YOUR GOAL
Up to and including the line with "ご予約専用サイトはこちら", please reproduce the lines below exactly, beginning with the first.

GIVEN RECORDS
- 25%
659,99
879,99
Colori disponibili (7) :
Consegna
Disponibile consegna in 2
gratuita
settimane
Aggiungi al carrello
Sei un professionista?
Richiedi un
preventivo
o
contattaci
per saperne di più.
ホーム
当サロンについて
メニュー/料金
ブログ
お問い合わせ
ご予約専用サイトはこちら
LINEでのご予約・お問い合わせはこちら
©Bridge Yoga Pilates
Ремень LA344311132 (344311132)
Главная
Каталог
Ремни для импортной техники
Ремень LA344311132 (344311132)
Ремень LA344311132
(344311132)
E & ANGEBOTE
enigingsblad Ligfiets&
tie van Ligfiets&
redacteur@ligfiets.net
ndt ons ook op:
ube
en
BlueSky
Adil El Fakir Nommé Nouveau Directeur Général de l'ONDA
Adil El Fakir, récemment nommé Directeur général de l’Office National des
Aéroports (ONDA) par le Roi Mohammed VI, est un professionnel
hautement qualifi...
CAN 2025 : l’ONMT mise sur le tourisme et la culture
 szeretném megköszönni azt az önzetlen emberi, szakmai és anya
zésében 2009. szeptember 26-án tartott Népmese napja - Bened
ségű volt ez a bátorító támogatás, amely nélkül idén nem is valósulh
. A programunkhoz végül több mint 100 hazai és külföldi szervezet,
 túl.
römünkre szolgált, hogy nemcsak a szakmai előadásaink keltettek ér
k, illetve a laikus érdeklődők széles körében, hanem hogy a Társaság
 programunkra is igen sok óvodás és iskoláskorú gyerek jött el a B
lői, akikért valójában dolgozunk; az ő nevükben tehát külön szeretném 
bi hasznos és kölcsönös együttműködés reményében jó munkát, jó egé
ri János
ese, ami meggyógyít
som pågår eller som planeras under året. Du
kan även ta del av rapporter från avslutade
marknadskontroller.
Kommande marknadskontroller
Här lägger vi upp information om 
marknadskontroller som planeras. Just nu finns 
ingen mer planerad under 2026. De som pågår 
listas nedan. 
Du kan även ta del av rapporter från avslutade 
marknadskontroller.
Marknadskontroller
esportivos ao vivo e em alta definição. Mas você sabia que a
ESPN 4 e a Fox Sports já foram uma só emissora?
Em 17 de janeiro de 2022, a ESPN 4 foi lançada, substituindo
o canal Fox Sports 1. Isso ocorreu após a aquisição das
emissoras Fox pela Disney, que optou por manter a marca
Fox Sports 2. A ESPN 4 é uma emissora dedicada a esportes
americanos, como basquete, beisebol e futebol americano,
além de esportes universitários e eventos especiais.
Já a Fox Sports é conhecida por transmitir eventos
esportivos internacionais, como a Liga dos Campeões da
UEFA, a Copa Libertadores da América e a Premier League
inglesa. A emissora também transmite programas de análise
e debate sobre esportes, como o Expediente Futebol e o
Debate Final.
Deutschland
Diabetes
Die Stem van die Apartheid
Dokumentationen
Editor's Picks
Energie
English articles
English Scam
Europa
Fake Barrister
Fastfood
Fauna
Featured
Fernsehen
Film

ANSWER TO THE PROBLEM
- 25%
659,99
879,99
Colori disponibili (7) :
Consegna
Disponibile consegna in 2
gratuita
settimane
Aggiungi al carrello
Sei un professionista?
Richiedi un
preventivo
o
contattaci
per saperne di più.
ホーム
当サロンについて
メニュー/料金
ブログ
お問い合わせ
ご予約専用サイトはこちら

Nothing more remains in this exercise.